# Which is your favorite culinary publication?



## papa (Oct 5, 2001)

Dear Friends:

I subscribe to several culinary monthly publications. It is a requirement of my chosen profession.

My favorite culinary publication is the SAVEUR magazine. I was wondering what other people like to read. I am looking forward to reading your opinions.


----------



## isa (Apr 4, 2000)

I enjoy Bon Appé*** and Cook's Illustrated for the discussion about each recipe. I also read some French magazines.


----------



## foodnfoto (Jan 1, 2001)

The only ones I read cover to cover are Savuer, Vogue Entertaining (Australian) and Cook's Illustrated. The stories are well researched and the recipes thoroughly tested.

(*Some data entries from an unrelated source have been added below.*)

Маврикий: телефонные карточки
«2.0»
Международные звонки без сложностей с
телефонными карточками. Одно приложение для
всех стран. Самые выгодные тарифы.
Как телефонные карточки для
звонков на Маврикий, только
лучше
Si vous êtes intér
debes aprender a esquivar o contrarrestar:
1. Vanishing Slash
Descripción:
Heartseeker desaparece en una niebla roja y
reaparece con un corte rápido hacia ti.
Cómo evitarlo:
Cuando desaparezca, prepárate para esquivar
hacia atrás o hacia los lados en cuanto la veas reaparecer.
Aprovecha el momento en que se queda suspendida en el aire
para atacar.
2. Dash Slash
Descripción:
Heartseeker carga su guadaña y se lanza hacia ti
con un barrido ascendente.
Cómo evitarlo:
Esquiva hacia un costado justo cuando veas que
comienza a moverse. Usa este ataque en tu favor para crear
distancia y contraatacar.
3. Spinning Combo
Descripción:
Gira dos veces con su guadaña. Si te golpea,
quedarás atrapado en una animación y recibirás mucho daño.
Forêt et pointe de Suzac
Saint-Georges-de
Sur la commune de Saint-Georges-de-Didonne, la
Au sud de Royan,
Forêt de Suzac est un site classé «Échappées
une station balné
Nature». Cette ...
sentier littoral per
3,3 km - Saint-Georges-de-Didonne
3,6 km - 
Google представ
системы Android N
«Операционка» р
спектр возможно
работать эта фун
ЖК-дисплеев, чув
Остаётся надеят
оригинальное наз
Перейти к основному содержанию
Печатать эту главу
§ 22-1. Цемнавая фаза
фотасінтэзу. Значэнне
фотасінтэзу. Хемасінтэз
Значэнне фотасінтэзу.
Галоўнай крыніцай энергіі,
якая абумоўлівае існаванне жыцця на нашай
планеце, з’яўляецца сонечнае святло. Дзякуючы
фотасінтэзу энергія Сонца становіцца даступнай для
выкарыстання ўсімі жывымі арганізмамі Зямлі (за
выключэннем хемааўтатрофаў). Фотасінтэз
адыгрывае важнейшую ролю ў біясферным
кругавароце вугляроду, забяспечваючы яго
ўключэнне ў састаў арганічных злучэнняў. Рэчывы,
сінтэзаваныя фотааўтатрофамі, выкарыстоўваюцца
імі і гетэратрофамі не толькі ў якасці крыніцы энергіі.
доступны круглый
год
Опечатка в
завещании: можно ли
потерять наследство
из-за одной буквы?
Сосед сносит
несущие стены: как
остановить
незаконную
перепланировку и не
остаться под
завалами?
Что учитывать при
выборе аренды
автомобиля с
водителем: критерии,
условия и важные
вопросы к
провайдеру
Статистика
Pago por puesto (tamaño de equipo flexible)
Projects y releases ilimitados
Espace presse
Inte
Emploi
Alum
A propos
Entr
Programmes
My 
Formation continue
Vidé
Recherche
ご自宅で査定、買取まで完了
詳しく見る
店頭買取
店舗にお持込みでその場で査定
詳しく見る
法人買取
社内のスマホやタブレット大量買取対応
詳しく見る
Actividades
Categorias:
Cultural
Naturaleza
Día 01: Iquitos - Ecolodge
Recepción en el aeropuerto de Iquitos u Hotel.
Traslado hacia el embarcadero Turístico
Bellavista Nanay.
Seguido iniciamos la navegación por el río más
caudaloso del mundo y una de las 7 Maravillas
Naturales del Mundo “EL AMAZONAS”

Nothing irritates me more than published recipes that don't work. Most times, I've found, the text (instructions) to the recipes have been edited to fit space requirements by copy editors and often leave out vital information. One note, the recipes in Redbook magazine are always very good, well-tested, and work every time.


----------



## cape chef (Jul 31, 2000)

Hi Papa..

I enjoy Food Arts and Art Culinare.
Food arts has some fun inside scoop and great recipes and Art Culinare is the top dog.
( I think)
cc


----------



## shroomgirl (Aug 11, 2000)

Waitrose Food Illistrated (British)!!!! wonderful stories great pix 
Savuer is great for American mag
Gastronimca from U of Cal is good (very technical but well done...not lite reading
William Sonoma has a new one out and I've enjoyed their last couple issues (doesn't compare to Waitrose though)
Good Food (British)is pretty good too, but I have a darn hard time translating the english!!! 
My two cents....actually more like $100 a month habit...tough being a foodie mag junkie


----------



## seattledeb (Nov 5, 2000)

Saveur, Food & Wine, Cook's Illustrated, Bon Appetit, Sunset (great recipes)...hmm that's about it...


----------



## holydiver (Aug 9, 2000)

Cuisine,Fine cooking,saveur,Gourmet,Bon Appetit,Chile Pepper,Chocolatier,Culinary Trends, and Pastry art and design.


----------



## mudbug (Dec 30, 1999)

There have been some interesting and informative discussions on this topic in the past here at cheftalk you might want to look at: 

Trade magazines

Magazines

food periodicals

[ March 15, 2001: Message edited by: cchiu ]


----------



## papa (Oct 5, 2001)

Thanks everybody and thank you cchoiu for posting the links. I am going to visit them.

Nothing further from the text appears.